What is our new normal, now that our death problem is gone? What do they women do after they get over their shocked silence? They tell. So how do we live, once we get past the amazement and realize, yes, our deceased loved ones will rise and we will see them because we will rise too? What does that mean today?
First, we shouldn’t get past the amazement. Rather, we bask in it. This is a day of celebration unlike any other. Our songs have energy and our worship is vibrant. We stand amazed in the presence of Jesus the Nazarene. Second, we turn to the rest of the New Testament for guidance in living in the resurrection. One excellent place to go is the last chapter of Hebrews, Hebrews 13. There we find a series of instructions and when we follow these in every area of life, our lives changes. That change in turn as an enormous effect on those around us.
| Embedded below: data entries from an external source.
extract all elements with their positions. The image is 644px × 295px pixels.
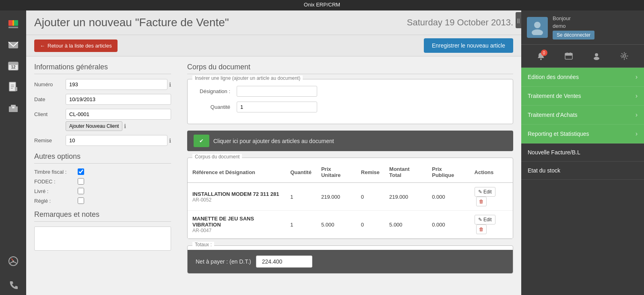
autres-options-title: Autres options [34,152,171,164]
product-name: INSTALLATION MODEM 72 311 281 [192,191,281,197]
timbre-fiscal-label: Timbre fiscal : [34,169,74,175]
remise-info-icon[interactable]: ℹ [169,137,171,144]
settings-icon-btn[interactable] [617,49,632,63]
toolbar: ← Retour à la liste des articles Enregis… [26,35,521,56]
logout-button[interactable]: Se déconnecter [553,31,594,39]
icon-bar-doc[interactable] [4,77,23,97]
add-article-text: Cliquer ici pour ajouter des articles au… [213,138,334,144]
cell-prix-publique: 0.000 [427,183,469,211]
app-title: Onix ERP/CRM [304,2,340,8]
back-button[interactable]: ← Retour à la liste des articles [34,39,118,52]
right-sidebar: || Bonjour demo Se déconnecter [521,10,644,295]
fodec-label: FODEC : [34,179,74,185]
svg-point-26 [595,53,598,56]
client-info-icon[interactable]: ℹ [124,123,126,129]
svg-rect-12 [15,87,17,91]
cell-quantite: 1 [285,183,316,211]
corpus-table-box: Corpus du document Référence et Désignat… [187,158,513,239]
livre-label: Livré : [34,188,74,194]
date-input[interactable] [66,94,171,105]
remarques-section: Remarques et notes [34,210,171,252]
numero-info-icon[interactable]: ℹ [169,81,171,88]
save-button[interactable]: Enregistrer le nouveau article [424,38,513,53]
svg-rect-1 [14,20,18,26]
cell-remise: 0 [356,211,384,239]
numero-group: Numéro ℹ [34,79,171,90]
client-input[interactable] [66,109,171,120]
page-header: Ajouter un nouveau "Facture de Vente" Sa… [26,10,521,35]
svg-rect-0 [8,20,12,26]
designation-label: Désignation : [194,88,230,94]
svg-rect-6 [8,62,18,65]
table-row: INSTALLATION MODEM 72 311 281 AR-0052 1 … [188,183,513,211]
delete-button[interactable]: 🗑 [476,224,487,234]
quantite-input[interactable] [237,102,317,112]
client-group: Client Ajouter Nouveau Client ℹ [34,109,171,131]
delete-button[interactable]: 🗑 [476,197,487,206]
icon-bar-mail[interactable] [4,35,23,55]
add-article-button[interactable]: ✔ [194,135,209,147]
svg-text:12: 12 [11,65,16,69]
svg-point-19 [534,22,541,28]
icon-bar-phone[interactable] [4,276,23,295]
edit-button[interactable]: ✎ Edit [475,187,495,197]
cell-product: INSTALLATION MODEM 72 311 281 AR-0052 [188,183,285,211]
edit-button[interactable]: ✎ Edit [475,215,495,224]
avatar [527,17,548,38]
sidebar-item-edition[interactable]: Edition des données › [521,68,644,87]
numero-input[interactable] [66,79,167,90]
user-info-section: Bonjour demo Se déconnecter [521,10,644,45]
svg-point-28 [623,55,625,57]
sidebar-item-facture[interactable]: Nouvelle Facture/B.L [521,143,644,162]
sidebar-collapse[interactable]: || [516,12,521,28]
table-row: MANETTE DE JEU SANS VIBRATION AR-0047 1 … [188,211,513,239]
insert-line-box: Insérer une ligne (ajouter un article au… [187,79,513,124]
date-group: Date [34,94,171,105]
notification-icon-btn[interactable]: 0 [534,49,548,63]
sidebar-menu: Edition des données › Traitement de Vent… [521,68,644,295]
numero-label: Numéro [34,79,62,87]
regle-label: Réglé : [34,198,74,204]
sidebar-item-stock[interactable]: Etat du stock [521,162,644,180]
checkmark-icon: ✔ [199,138,204,144]
quantite-label: Quantité [194,104,230,110]
totaux-box: Totaux : Net à payer : (en D.T.) 224.400 [187,245,513,274]
remarques-textarea[interactable] [34,226,171,251]
svg-point-27 [594,57,599,60]
corpus-table-title: Corpus du document [192,154,242,160]
add-client-button[interactable]: Ajouter Nouveau Client [66,121,122,131]
icon-bar-box[interactable] [4,98,23,118]
notification-badge: 0 [541,50,547,56]
timbre-fiscal-checkbox[interactable] [78,168,84,175]
icon-bar-calendar[interactable]: 12 [4,56,23,76]
chevron-right-icon-4: › [636,130,638,137]
sidebar-item-achats[interactable]: Traitement d'Achats › [521,106,644,125]
regle-checkbox[interactable] [78,197,84,204]
chevron-right-icon-2: › [636,92,638,100]
designation-input[interactable] [237,86,317,97]
col-quantite: Quantité [285,162,316,183]
icon-bar-map[interactable] [4,15,23,34]
chevron-right-icon-3: › [636,111,638,118]
cell-montant-total: 219.000 [384,183,427,211]
sidebar-item-reporting[interactable]: Reporting et Statistiques › [521,125,644,143]
svg-rect-9 [11,85,14,85]
icon-bar-gauge[interactable] [4,251,23,270]
product-ref: AR-0052 [192,197,281,203]
fodec-checkbox[interactable] [78,178,84,185]
remise-input[interactable] [66,135,167,146]
calendar-icon-btn[interactable] [561,49,576,63]
livre-checkbox[interactable] [78,188,84,194]
col-remise: Remise [356,162,384,183]
user-icon-btn[interactable] [589,49,604,63]
net-a-payer-value: 224.400 [256,256,312,268]
right-panel: Corps du document Insérer une ligne (ajo… [179,56,521,295]
cell-quantite: 1 [285,211,316,239]
chevron-right-icon: › [636,73,638,81]
username-text: demo [553,23,594,29]
sidebar-item-ventes[interactable]: Traitement de Ventes › [521,87,644,106]
icon-bar: 12 [0,10,26,295]
fodec-group: FODEC : [34,178,171,185]
svg-rect-10 [11,86,14,87]
date-label: Date [34,94,62,102]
It says, let mutual love continue. Do not neglect hospitality. Let marriage be held in honor by all. Do not commit sexual sin, but preserve the beautiful gift of sex for the marriage bed only, one man, one woman. Keep life free from the love of money. Remember your spiritual leaders and do not fall for false teaching in matters of theology. Our savior endured much suffering, so when we are called to do so, we willingly, joyfully suffer in Jesus’ name.
Furthermore, the author of Hebrews tells the church to continually praise God, even in extremely bad times, to do good and not neglect good works, and to pray. The author unabashedly asks for prayer because prayer is a staple in the resurrection, the new normal. These and other activities are recommended repeatedly in Paul’s letters, in James, the 1st & 2nd Peter, and here. The message from many different authors is so consistent and so outside of what the fallen world expects.
We live in the midst of the fall, but we are defined not by the problems but the solution which is the resurrection of Jesus. We celebrate that resurrection today as we are called out of the chains of our sins and out of the slavery imposed by death and into resurrection living. This is life, our new normal and Jesus offers it to us. He is alive. Hallelujah.